Sunday, January 29, 2012

Natural History

"The best thing, though, in that museum was that everything  always stayed right where it was. Nobody’d move. . . . Nobody’d be different. The only thing that would be different would be you."
From Catcher in the Rye by J.D. Salinger

This was a Saturday like so many Saturdays.  We attempted (and failed) to sleep in by bringing two bright-eyed toddlers into our bed at 5 a.m.
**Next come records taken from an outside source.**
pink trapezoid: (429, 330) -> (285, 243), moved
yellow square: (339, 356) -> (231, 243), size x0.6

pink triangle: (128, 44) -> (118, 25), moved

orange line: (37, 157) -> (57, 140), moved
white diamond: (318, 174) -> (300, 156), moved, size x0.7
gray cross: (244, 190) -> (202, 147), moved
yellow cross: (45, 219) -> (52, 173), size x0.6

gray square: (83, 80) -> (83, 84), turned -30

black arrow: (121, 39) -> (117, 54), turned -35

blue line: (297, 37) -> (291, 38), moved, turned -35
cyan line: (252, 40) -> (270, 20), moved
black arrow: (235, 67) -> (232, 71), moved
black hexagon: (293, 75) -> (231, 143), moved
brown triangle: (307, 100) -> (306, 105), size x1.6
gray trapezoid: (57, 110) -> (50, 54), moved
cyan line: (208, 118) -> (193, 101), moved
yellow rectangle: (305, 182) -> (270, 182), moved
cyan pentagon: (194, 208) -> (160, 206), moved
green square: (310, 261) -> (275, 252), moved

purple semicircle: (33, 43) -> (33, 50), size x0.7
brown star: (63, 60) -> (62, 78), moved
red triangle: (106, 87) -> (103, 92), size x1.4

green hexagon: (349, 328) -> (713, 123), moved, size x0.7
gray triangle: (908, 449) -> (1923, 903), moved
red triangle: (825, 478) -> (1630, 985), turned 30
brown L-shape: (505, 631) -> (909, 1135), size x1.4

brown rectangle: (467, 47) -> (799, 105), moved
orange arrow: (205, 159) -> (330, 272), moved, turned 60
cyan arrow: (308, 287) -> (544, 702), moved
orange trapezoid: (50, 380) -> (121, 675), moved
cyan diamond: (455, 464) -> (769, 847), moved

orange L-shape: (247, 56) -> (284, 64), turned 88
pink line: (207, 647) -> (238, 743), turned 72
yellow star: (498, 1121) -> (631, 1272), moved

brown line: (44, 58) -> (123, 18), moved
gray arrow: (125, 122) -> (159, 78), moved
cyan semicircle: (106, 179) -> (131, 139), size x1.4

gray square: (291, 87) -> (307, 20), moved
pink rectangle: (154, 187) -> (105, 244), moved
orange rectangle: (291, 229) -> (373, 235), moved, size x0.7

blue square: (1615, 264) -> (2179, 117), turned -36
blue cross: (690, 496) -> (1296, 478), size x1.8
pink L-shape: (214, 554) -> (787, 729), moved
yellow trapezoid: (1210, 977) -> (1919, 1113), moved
Mike and I spent much of the day plugging through our weekly to-do list (groceries, laundry...) while playing with, feeding, and generally caring for Michael and Sophie.  And like too many times before, as we rushed to get the kids ready for an adventure squeezed in between nap and bed time, I grumped about never really having enough time for fun stuff.

Fast forward to buckling back into the minivan after our outing and I'm admitting to having been a grump earlier who needed to lighten up.  Mike didn't disagree. 

Our trip was a typically fantastic outing with my typically fantastic family.  The two-hour window between nap and dinner was--as it has been for countless visits to local parks, museums, stores, restaurants, and so on--the perfect toddler-sized portion of time.  I savored our drive home filled with nostalgia, amusement, and a gourmet sandwich.

The outing we chose for this week was a visit to the U of M Museum of Natural History.  Memories of my own elementary school field trips there and teenage shenanigans later on were met by new ones: Michael resistant to let me put him down, initially intimidated by the dinos; Sophie fearlessly toddling off from display to display saying "woooowww" everytime. 

Michael eventually let me set him down...and let go of my legs...then scooted off as well. 

Even without trunks between their tusks, he was able to point out the mastadons towering above us as "elluhs" (meaning elephants).  Sophie enjoyed holding my hand as she climbed a whole flight of stairs to the Michigan wildlife exhibit.  Both kids agreed we should do this again someday as we got them back into their coats and headed off to dinner. 

Having just read about Zingerman's delivering sandwiches and pecan pie to Air Force One when President Obama was in town this week, I had a hankering myself.  As always, the bill for our dinner there struck me as hefty ($40 for two sandwiches, a side of pasta salad, and two drinks), and the seating was cramped (envision me carrying a wooden high-chair through a crowd with Michael on my hip and then heading back for another).  But my craving was met, and the kids hammed it up for diners at nearby tables, making this expensive and claustrophobic yet tastey meal a pleasantly memorable one as well.

So, self, no more stomping around like a giant toddler when the pressure of sqeezing in some extra fun stuff gets to you.  The next version of mastadons and bobcats will surely be worth it, and grumping just slows us down.